Seandainya saja Rea mendengar rayuan Karin saat itu, sudah dipastikan Karin tidak akan selamat.
Dengan sangat terpaksa, Satria mengadahkan tangan kepada Ruben yang masih dengan setia berdiri di belakangnya.
Ruben yang cepat tanggap langsung menyerahkan sebuah dokumen kepada Satria.
"Mungkin dulu aku bisa menuruti permintaan kamu, Karin. Tapi, sekarang aku tidak bisa. Ada wanita yang aku cinta dan aku jaga perasaannya," ucap Satria seraya meletakkan sebuah dokumen ke atas meja. "Kita batalkan saja kontrak kerja sama kita."
Karin menganga tak percaya. "Hanya demi wanita itu kamu rela rugi milyaran rupiah?"
"Aku bahkan pernah merugi lebih daripada ini demi dia." Satria berkata dengan begitu tenang.
Karin berdecak. "Aku heran apa yang menarik pada istrimu sampai-sampai bisa bikin kamu jadi pria setia seperti ini? Sulit dipercaya."
Satria berdiri dan menenggelamkan tangan ke saku celananya. "Tentu saja banyak. Yang jelas bagiku dia lebih menarik dari kamu atau pun wanita jenis mana pun. Karena dia memiliki sesuatu yang wanita lain tidak miliki."
"Omong kosong. Memangnya kamu pikir aku nggak pernah lihat istri kamu? Biasa saja. Wanita seperti itu apa menariknya? Aku rasa mata kamu perlu diperiksa, Satria."

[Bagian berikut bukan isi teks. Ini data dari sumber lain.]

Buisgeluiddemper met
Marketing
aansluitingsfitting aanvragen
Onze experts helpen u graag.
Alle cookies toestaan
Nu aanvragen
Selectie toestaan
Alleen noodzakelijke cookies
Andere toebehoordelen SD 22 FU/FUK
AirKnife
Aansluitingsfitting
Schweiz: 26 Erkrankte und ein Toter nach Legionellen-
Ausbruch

Satria tidak peduli dengan ocehan Karin. Dia hanya tersenyum miring sebelum akhirnya beranjak meninggalkan ruangan Karin.

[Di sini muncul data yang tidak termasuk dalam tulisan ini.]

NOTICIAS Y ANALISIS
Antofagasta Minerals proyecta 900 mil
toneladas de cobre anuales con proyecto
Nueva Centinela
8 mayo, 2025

Satria menjatuhkan diri di atas kursi putar di belakang meja kerjanya. Kepalanya mendadak berdenyut nyeri memikirkan apa yang harus dia lakukan setelah kerja sama dengan Karin batal. Jika almarhum Kakek tahu dia membatalkan kontrak kerja sama lagi, Satria yakin Kakek akan memarahinya habis-habisan.